Hamlet in Upper Coquetdale in the county of Northumberland, England

Barrowburn is a hamlet in Upper Coquetdale in the county of Northumberland, England. It comprises a working farm with associated buildings and two holiday lets. One of the holiday lets is the Old School House, which closed as a school in the 1970s. The settlement is situated by the River Coquet, at its confluence with Barrow Burn (stream), after which the settlement is named. There is a road bridge over the Coquet and a ford over the burn here.

== History ==
Barrowburn is thought to be the site of a deserted medieval village and there was a medieval fulling mill at Windyhaugh, a short distance upstream on the River Coquet.

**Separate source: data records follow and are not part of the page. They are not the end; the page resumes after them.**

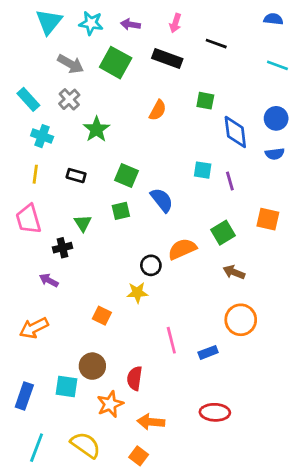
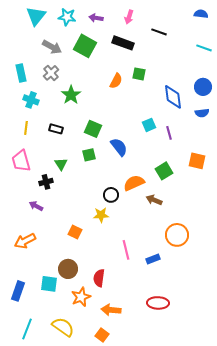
cyan rectangle: (28, 99) -> (21, 73), turned 30
green square: (205, 101) -> (139, 74), moved
cyan square: (203, 170) -> (149, 125), turned -32
brown arrow: (234, 272) -> (154, 200), moved

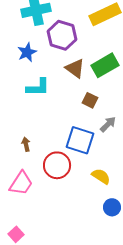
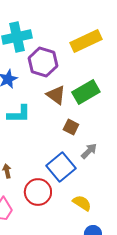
blue square: (80, 140) -> (61, 167), turned 32

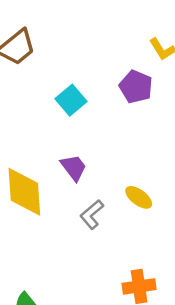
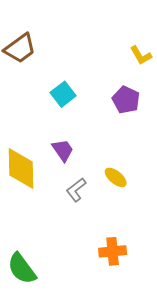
purple pentagon: (136, 87) -> (126, 100), moved

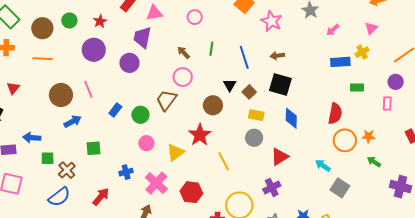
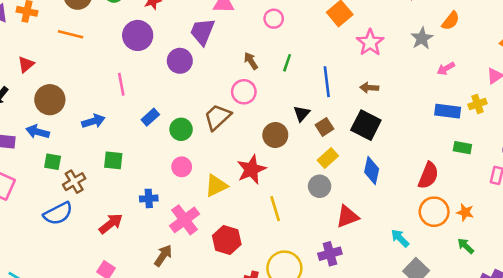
brown circle: (61, 95) -> (50, 100), moved
yellow rectangle: (256, 115) -> (328, 158), turned -63

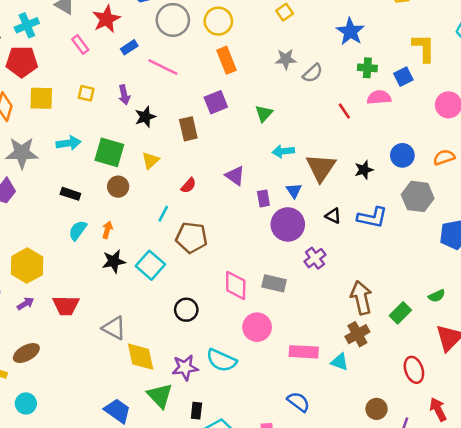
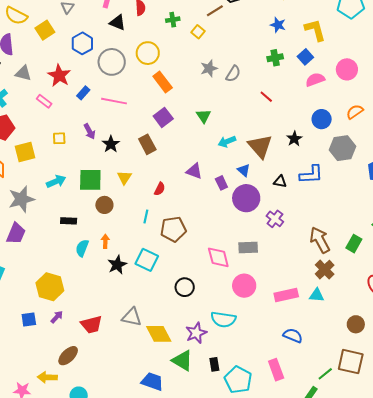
blue star: (350, 32) -> (278, 25), moved, size x0.7
pink semicircle: (379, 97) -> (315, 80), moved
red trapezoid: (66, 305) -> (91, 325), moved

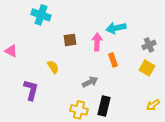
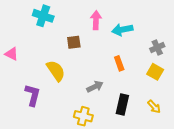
pink arrow: (97, 42) -> (96, 20), moved
yellow semicircle: (53, 67) -> (56, 71), size x1.5
yellow arrow: (153, 105) -> (154, 107), moved, turned -96
black rectangle: (104, 106) -> (122, 105), moved

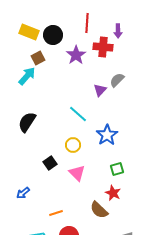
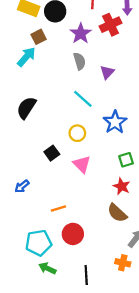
red cross: (103, 47) -> (111, 25), turned -30
gray semicircle: (117, 80) -> (80, 61), moved, turned 119
brown semicircle: (99, 210) -> (117, 213), moved

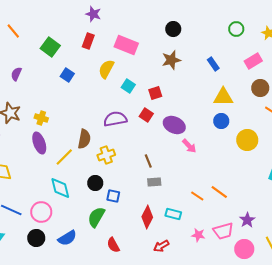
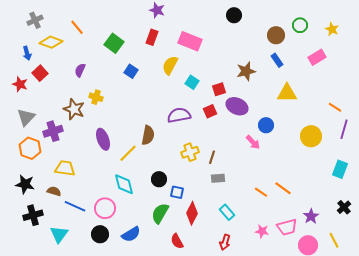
black circle: (173, 29) -> (234, 15), moved
brown star: (171, 60) -> (246, 71), moved
brown circle: (260, 88) -> (276, 35), moved
red square: (146, 115) -> (210, 111), turned 32
yellow cross: (41, 118) -> (96, 97), moved
blue circle: (221, 121) -> (266, 125), moved
purple ellipse: (174, 125) -> (237, 106), moved
yellow cross: (106, 155) -> (190, 152), moved
brown line: (148, 161) -> (212, 157), turned 40
cyan rectangle: (173, 214) -> (227, 212), moved, turned 35
red diamond: (147, 217) -> (192, 213), moved
red arrow: (161, 246) -> (225, 242), turned -42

Historically, the settlement and surrounding area formed the township of Barrow, which was part of the ancient parish of Alwinton. Barrow became a civil parish in its own right in 1866. The old village hall at Barrowburn was used for markets and dances for farmers from the valley, and also for mass sheep clipping. Windyhaugh School was built in 1879 and was in use as a school until 1978 (in 1993 it was converted to become Barrowburn camping barn). In 1955, Barrow Civil Parish was abolished and the area became part of Alwinton Civil Parish.

== Governance ==
Barrowburn is in the parliamentary constituency of Berwick-upon-Tweed.